Marapi Kembali Erupsi

Langgam.id – Erupsi Gunung Marapi kembali meningkat. Hingga Senin malam (19/2/2024) telah terjadi empat kali letusan dan 53 kali hembusan Gunung Marapi Sumatera Barat, yang terletak di wilayah Kabupaten Agam dan Kabupaten Tanah Datar.

Dari catatan petugas Pos Pengamatan Gunung Marapi, di Belakang Balok Bukittinggi, Ahmad Rifandi menyampaikan, hingga Senin malam sudah terjadi empat kali letusan Gunung Marapi.

“Akibat letusan Gunung Marapi tersebut, terjadi sebaran hujan abu vulkanik di seputaran daerah Gunung Marapi,” ungkapnya.

“Secara visual, tinggi letusan Gunung Mari tidak teramati terlihat berkabut 0-III. Asap kawah bertekanan sedang hingga kuat teramati berwarna putih hingga kelabu dengan intensitas sedang hingga tebal di atas puncak kawah,” imbuhnya.

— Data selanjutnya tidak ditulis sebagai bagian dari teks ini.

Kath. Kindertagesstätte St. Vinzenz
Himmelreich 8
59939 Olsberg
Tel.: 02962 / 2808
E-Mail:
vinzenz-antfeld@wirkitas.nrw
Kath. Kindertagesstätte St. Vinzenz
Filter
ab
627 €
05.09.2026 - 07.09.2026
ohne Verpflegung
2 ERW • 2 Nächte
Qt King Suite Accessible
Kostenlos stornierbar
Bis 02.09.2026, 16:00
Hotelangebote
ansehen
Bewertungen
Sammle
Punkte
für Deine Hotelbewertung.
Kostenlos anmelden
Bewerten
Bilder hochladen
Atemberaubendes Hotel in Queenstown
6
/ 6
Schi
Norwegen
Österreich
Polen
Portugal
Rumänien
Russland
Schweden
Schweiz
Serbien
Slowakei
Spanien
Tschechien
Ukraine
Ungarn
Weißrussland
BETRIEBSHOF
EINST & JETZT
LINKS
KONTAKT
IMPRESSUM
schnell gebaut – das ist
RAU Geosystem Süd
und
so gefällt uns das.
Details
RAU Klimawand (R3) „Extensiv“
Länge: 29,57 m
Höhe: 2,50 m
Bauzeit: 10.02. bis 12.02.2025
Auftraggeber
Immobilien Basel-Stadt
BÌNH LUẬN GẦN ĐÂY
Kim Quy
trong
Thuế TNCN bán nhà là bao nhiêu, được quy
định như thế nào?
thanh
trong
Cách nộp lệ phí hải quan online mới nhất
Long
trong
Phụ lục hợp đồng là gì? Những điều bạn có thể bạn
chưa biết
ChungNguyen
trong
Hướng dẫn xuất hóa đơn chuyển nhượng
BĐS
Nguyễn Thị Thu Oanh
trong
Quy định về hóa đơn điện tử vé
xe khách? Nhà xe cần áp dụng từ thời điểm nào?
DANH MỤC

Selain letusan, tambah Ahmad Rifandi, juga tercatat sebanyak 53 kali hembusan Gunung Marapi.

Lebih lanjut Ahmad Rifandi menegaskan, untuk saat ini status Gunung Marapi masih berada pada Level III (Siaga).

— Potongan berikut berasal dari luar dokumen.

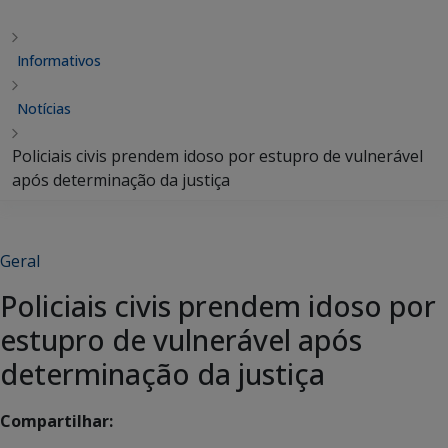
Informativos
Notícias
Policiais civis prendem idoso por estupro de vulnerável
após determinação da justiça
Geral
Policiais civis prendem idoso por
estupro de vulnerável após
determinação da justiça
Compartilhar:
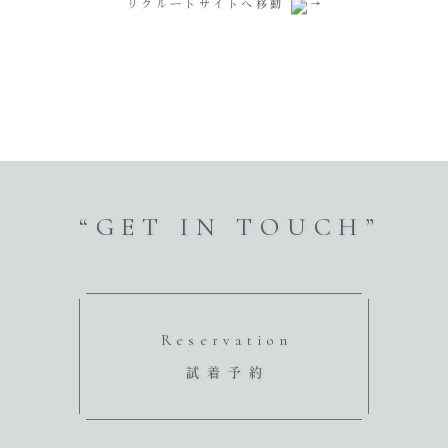
リクルートサイトへ移動
“GET IN TOUCH”
Reservation
試着予約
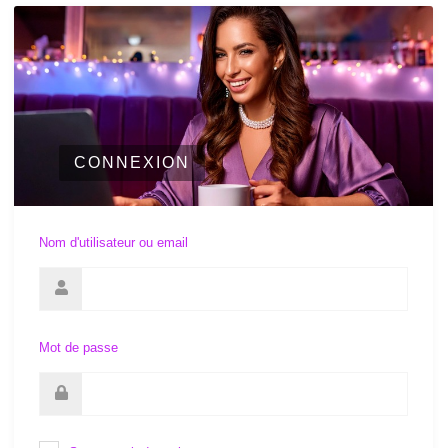
CONNEXION
Nom d'utilisateur ou email
Mot de passe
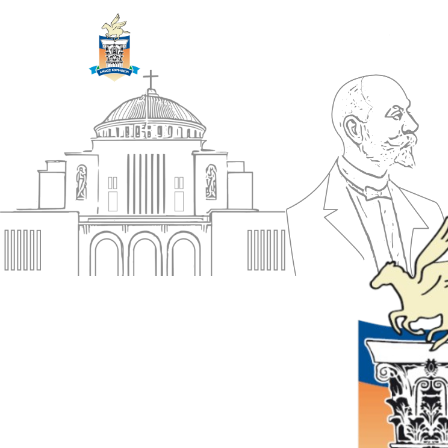
ΔΗΜΟΣ
Αρχική
ΚΟΡΙΝΘΙΩΝ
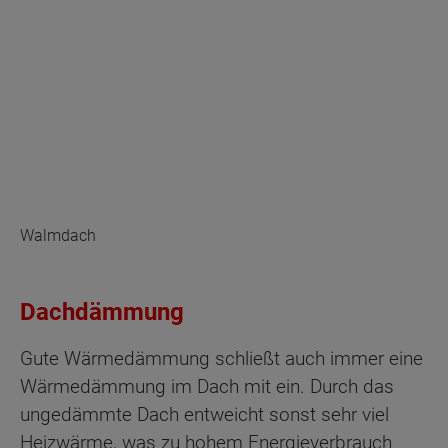
Walmdach
Dachdämmung
Gute Wärmedämmung schließt auch immer eine
Wärmedämmung im Dach mit ein. Durch das
ungedämmte Dach entweicht sonst sehr viel
Heizwärme, was zu hohem Energieverbrauch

Dengan status Marapi Level III (Siaga) ini, pihaknya merekomendasikan kepada Masyarakat di sekitar Gunung Marapi dan pendaki/pengunjung/wisatawan agar tidak memasuki dan tidak melakukan kegiatan di dalam wilayah radius 4.5 km dari pusat erupsi (Kawah Verbeek) Gunug Marapi.

Kemudian Masyarakat yang bermukim di sekitar lembah/aliran/bantaran sungai-sungai yang berhulu di puncak Gunung Marapi agar selalu mewaspadai potensi ancaman bahaya lahar yang dapat terjadi terutama di saat musim hujan.

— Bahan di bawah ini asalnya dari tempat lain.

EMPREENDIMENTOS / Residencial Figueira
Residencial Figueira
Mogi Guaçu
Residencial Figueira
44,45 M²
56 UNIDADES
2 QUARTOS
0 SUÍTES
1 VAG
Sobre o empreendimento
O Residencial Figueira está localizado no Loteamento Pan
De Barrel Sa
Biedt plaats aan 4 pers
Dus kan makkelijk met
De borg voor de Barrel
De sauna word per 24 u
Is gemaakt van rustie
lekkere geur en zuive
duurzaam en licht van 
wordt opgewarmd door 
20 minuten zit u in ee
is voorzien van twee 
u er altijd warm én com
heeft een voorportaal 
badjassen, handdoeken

“Dan jika terjadi hujan abu maka masyarakat diimbau untuk menggunakan masker penutup hidung dan mulut untuk menghindari gangguan saluran pernapasan (ISPA), serta perlengkapan lain untuk melindungi mata dan kulit. Selain itu agar mengamankan sarana air bersih serta membersihkan atap rumah dari abu vulkanik yang tebal agar tidak roboh,” jelasnya.

Ia juga mengimbau seluruh pihak agar menjaga kondusivitas suasana di masyarakat, tidak menyebarkan narasi bohong (hoax), dan tidak terpancing isu-isu yang tidak jelas sumbernya. Masyarakat harap selalu mengikuti arahan dari Pemerintah Daerah.

“Dan untuk Pemerintah Daerah Kota Bukit Tinggi, Kota Padang Panjang, Kabupaten Tanah Datar, dan Kabupaten Agam agar senantiasa berkoordinasi dengan Pusat Vulkanologi dan Mitigasi Bencana Geologi di Bandung atau dengan Pos Pengamatan G. Marapi di Jl. Prof. Hazairin No.168 Bukit Tinggi untuk
mendapatkan informasi langsung tentang aktivitas G. Marapi,” bebernya.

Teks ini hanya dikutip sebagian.